Some of the investment is a result of tax incentives arranged through the Detroit Economic Growth Corp., which works with the city and other agencies to "land" relocations.

The non-profit entity's recent projects and municipal incentives include:

• Gateway Marketplace: a $62-million, 197,000-sq-ft retail center anchored by a Meijer supermarket, with tax increment financing and brownfield tax credits;

• Dearborn Midwest Conveyor: a $179-million investment in a former Chrysler Corp. engine plant site that has tax abatements;

•Belleview Development: a 43-acre site formerly occupied by Uniroyal Tire and other plants will become a mixed-use waterfront project; it has a $20-million grant for hazardous-waste removal;

• Cardinal Health Facility: a redeveloped 400,000-sq-ft repackaging, distribution and warehouse complex, with brownfield tax increment financing; and

• Former Federal Reserve Building: a 121,000-sq-ft Class A office-space re-development that also features brownfield tax increment financing.

Also coming this year is the start of construction on the M1-RAIL streetcar line, a 3.3-mile, $140-million project that is the result of public-private investment, according to Dan Kinkead, director of Detroit Future City, a broad-based urban planning group.

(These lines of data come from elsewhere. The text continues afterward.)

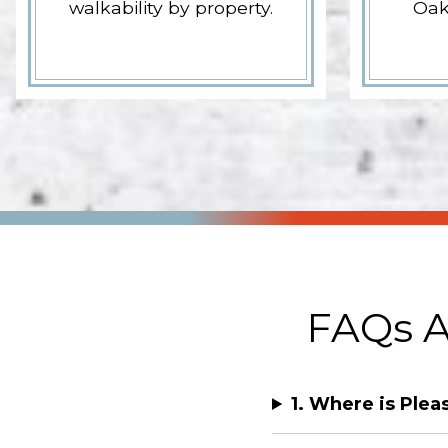
walkability by property.
Oak
FAQs A
1. Where is Plea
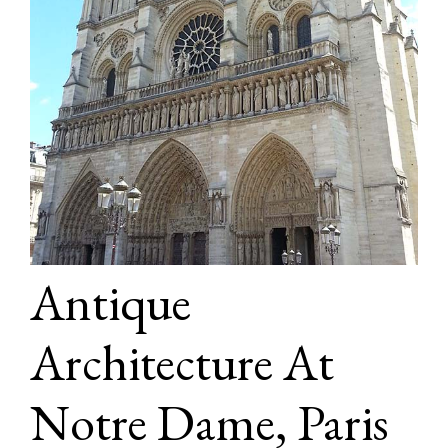
Antique
Architecture At
Notre Dame, Paris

The new line "provides necessary non-automotive transit for many living and working" in the downtown area, he says.

"The good news, lost amid the screaming headlines over bankruptcy, is that market momentum in Detroit's core is real and palpable and provides a strong foundation for future growth," wrote Bruce Katz and Jennifer Bradley, with the Brookings Institution's Metropolitan Policy Program, in an article last month.